What is advocacy in social care?
Advocates in social care are independent from the local authority (local council) and the NHS. They are trained to help you understand your rights, express your views and wishes, and help make sure your voice is heard.
The law on entitlement to social care advocacy is different in England and Wales.
(For information about your rights to health and social care support, see our legal pages on health and social care rights.)
Am I entitled to an advocate in England?
The Care Act 2014 says that, when decisions are made about your social care, it's important that:
- you should be able to participate as fully as possible
- your views, wishes, feelings and beliefs should be taken into consideration
- all your relevant circumstances are taken into account.
The law says that you need an advocate if you have difficulty in any one of these areas:
- understanding relevant information
- retaining information
- using or weighing information (for example being able to see the advantages or disadvantages in different options)
- communicating your views, wishes and feelings.
Local authorities are under a duty to involve you in decisions made about your care and support.

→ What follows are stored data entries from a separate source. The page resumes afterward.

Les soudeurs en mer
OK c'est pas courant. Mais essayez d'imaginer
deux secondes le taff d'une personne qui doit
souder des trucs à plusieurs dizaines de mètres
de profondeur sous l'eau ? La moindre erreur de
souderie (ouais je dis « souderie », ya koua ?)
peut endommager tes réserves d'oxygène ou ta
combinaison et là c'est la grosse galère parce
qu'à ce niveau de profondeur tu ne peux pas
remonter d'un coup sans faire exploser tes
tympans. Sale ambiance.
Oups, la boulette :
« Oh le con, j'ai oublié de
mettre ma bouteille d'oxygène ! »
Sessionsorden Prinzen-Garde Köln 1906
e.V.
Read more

If you have difficulty being involved in these decisions, then your local authority must provide an advocate, unless there is someone else suitable to support you.

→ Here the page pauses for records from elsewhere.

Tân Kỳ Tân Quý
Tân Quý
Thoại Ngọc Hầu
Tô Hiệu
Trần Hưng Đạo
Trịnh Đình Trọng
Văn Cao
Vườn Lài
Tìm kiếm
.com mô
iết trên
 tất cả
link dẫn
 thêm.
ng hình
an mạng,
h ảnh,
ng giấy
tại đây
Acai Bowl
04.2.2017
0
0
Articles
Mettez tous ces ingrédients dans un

When doesn't the local authority have to provide an advocate?
The local authority doesn't have to provide you with an advocate if there is an appropriate person to support and represent you, like a:
- family member
- unpaid carer
A person cannot be an appropriate person if:
- they are your professional or paid carer
- you don't consent to them being your appropriate person
- you lack the capacity to decide whether they should be your appropriate person, and the local authority considers it's not in your best interests for them to be your appropriate person.
In what situations will an advocate support me?
The local authority should consider right from the beginning of their involvement with you whether you have any difficulties that mean that you should have an advocate.